• **DATA RECORDS**
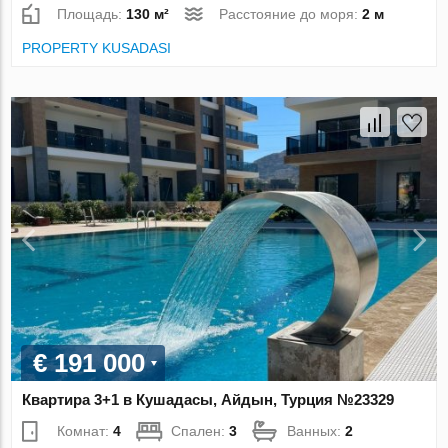
Площадь:
130 м²
Расстояние до моря:
2 м
PROPERTY KUSADASI
€ 191 000
Квартира 3+1 в Кушадасы, Айдын, Турция №23329
Комнат:
4
Спален:
3
Ванных:
2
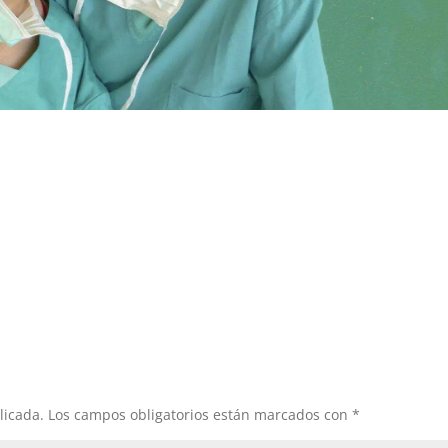
licada.
Los campos obligatorios están marcados con
*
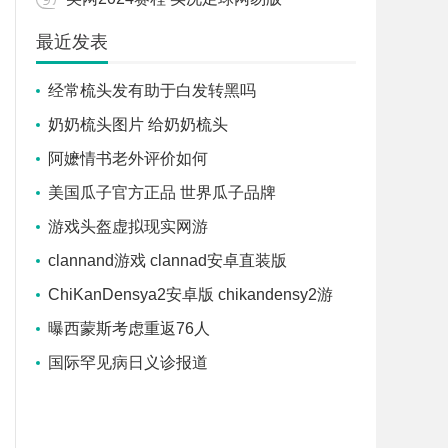
最近发表
经常梳头发有助于白发转黑吗
奶奶梳头图片 给奶奶梳头
阿嬷情书老外评价如何
美国瓜子官方正品 世界瓜子品牌
游戏头盔虚拟现实网游
clannand游戏 clannad安卓直装版
ChiKanDensya2安卓版 chikandensy2游
曝西蒙斯考虑重返76人
国际罕见病日义诊报道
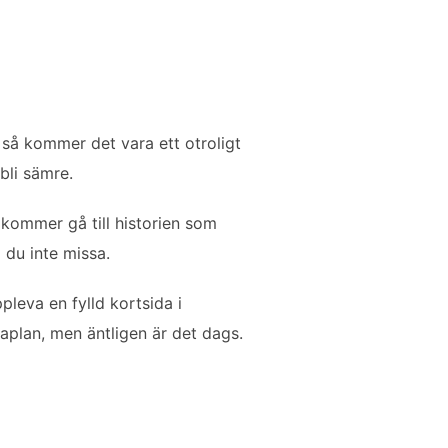
så kommer det vara ett otroligt
e bli sämre.
kommer gå till historien som
l du inte missa.
leva en fylld kortsida i
aplan, men äntligen är det dags.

• **AIM OF THE EXERCISE**
Word for word, restate the records shown above, minus the pictures.

• **EXERCISE ANSWER**
Площадь:
130 м²
Расстояние до моря:
2 м
PROPERTY KUSADASI
€ 191 000
Квартира 3+1 в Кушадасы, Айдын, Турция №23329
Комнат:
4
Спален:
3
Ванных:
2
licada.
Los campos obligatorios están marcados con
*
最近发表
经常梳头发有助于白发转黑吗
奶奶梳头图片 给奶奶梳头
阿嬷情书老外评价如何
美国瓜子官方正品 世界瓜子品牌
游戏头盔虚拟现实网游
clannand游戏 clannad安卓直装版
ChiKanDensya2安卓版 chikandensy2游
曝西蒙斯考虑重返76人
国际罕见病日义诊报道
så kommer det vara ett otroligt
e bli sämre.
kommer gå till historien som
l du inte missa.
leva en fylld kortsida i
aplan, men äntligen är det dags.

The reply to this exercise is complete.